In the digital age, the role of Chief Information Security Officers (CISOs) has evolved significantly. They now need to understand the risk calculus of their technology stacks to answer the critical question: Are we a target?
According to Splunk research, this concern is not unfounded. A staggering 9 in 10 CISOs reported experiencing at least one disruptive cyberattack in the last year. Ransomware, in particular, has emerged as a lucrative business for ransomware gangs. Many organizations are gambling with their reputations in the hope of decrypting their data and preventing the release of sensitive material.
The U.S. government, through bipartisan efforts and ongoing task forces like the Ransomware Task Force, is focusing on disruption, victim notification, and legislation to reduce ransomware risk. While many legislative proposals to limit ransom payments remain pending, the government's stance is generally against paying ransoms in ransomware attacks, especially in the public sector and critical infrastructure.
This is reflected in the Cyber Incident Reporting for Critical Infrastructure Act (CIRCIA), which requires covered entities to report any ransom payments to the Cybersecurity and Infrastructure Security Agency (CISA) within 24 hours.

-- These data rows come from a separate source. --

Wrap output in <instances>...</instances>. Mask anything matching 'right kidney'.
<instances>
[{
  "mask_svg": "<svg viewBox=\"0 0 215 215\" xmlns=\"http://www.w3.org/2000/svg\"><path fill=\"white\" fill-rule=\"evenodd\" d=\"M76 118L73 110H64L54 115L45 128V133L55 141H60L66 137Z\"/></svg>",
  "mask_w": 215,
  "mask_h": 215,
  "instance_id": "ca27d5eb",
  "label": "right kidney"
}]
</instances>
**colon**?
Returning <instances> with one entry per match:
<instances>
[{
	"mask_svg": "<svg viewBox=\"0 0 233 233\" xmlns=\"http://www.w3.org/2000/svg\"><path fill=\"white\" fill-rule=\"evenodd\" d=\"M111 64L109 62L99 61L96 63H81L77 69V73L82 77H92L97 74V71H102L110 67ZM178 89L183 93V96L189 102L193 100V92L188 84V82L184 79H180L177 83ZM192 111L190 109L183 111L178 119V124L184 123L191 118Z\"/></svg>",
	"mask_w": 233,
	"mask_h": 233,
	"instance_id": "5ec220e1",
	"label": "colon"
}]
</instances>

The Biden Administration and other government actions emphasize strengthening cybersecurity through information sharing but do not support ransom payments as they incentivize and fund cybercriminal groups.

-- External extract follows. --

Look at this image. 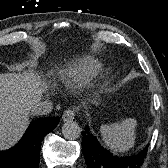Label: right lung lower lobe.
Wrapping results in <instances>:
<instances>
[{"label":"right lung lower lobe","mask_w":168,"mask_h":168,"mask_svg":"<svg viewBox=\"0 0 168 168\" xmlns=\"http://www.w3.org/2000/svg\"><path fill=\"white\" fill-rule=\"evenodd\" d=\"M58 117L33 121L13 148L0 151V168H38L41 141L58 125Z\"/></svg>","instance_id":"obj_1"}]
</instances>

The financial implications of ransom payments vary widely, with most organizations paying under $250,000, but nearly 1 in 10 paying over $1 million. Ryan Kovar, leader of Surge, Splunk's blue team security research team, suggests that CISOs have a duty to include ransom payments in their budgeting for cyber insurance.
However, a ban against ransom payments would be a major shift in strategy to counter financially motivated threat actors. The Biden administration decided against an outright ban on ransom payments and instead encourages organizations not to pay. Anne Neuberger, deputy national security advisor for cyber and emerging technologies, expressed that ransom payments fuel cybercriminal activities.

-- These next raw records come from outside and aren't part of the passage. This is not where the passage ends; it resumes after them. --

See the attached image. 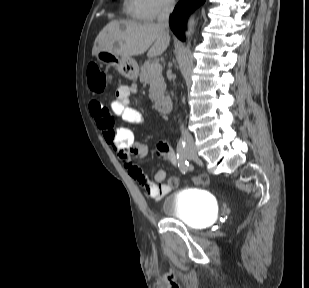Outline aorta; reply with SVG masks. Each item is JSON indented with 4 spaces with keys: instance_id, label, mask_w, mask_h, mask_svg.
<instances>
[{
    "instance_id": "1",
    "label": "aorta",
    "mask_w": 309,
    "mask_h": 288,
    "mask_svg": "<svg viewBox=\"0 0 309 288\" xmlns=\"http://www.w3.org/2000/svg\"><path fill=\"white\" fill-rule=\"evenodd\" d=\"M195 25H196V20L194 16H192L189 18L188 25H187V31H186L187 38H190L192 36L194 29H195Z\"/></svg>"
}]
</instances>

Corporate stakeholders want to better understand the risk calculus of their technology stacks, including whether their organization is a target for cyberattacks. CISOs need to have a plan in place before a ransom attack occurs to ensure strong resilience. Almost half of the surveyed security executives reported multiple disruptive cyberattacks in the last year.
The UK government has been evaluating bans on ransom payments by public sector and critical infrastructure providers, indicating international alignment toward discouraging ransom payments. The U.S. shows similar policy direction though not yet a formal ban at the federal level.
In conclusion, the U.S. government is working towards discouraging ransom payments, mandating their reporting, increasing disruption of attackers, and pursuing stronger cybersecurity policies and legislation to combat ransomware attacks—especially given the sharp rise in attacks on government agencies observed in 2025. CISOs play a crucial role in this fight, needing to stay vigilant and prepared for the evolving threat landscape.
- CISOs, in the war against ransomware attacks, must consider the potential consequences of ransom payments, as they can fuel cybercriminal activities and incentivize further attacks.
- In a digital world where privacy is paramount, Chief Information Security Officers (CISOs) should understand that politics, technology, and general news can significantly impact the risk calculus of their technology stacks, as seen in the increasing focus on ransomware by governments worldwide.
- With the rising threat of ransomware, which has become a lucrative business for gangs, privacy concerns, and the need for increased cybersecurity, Cybersecurity Officers require a comprehensive plan to combat these attacks, including budgeting for cyber insurance to cover potential ransom payments.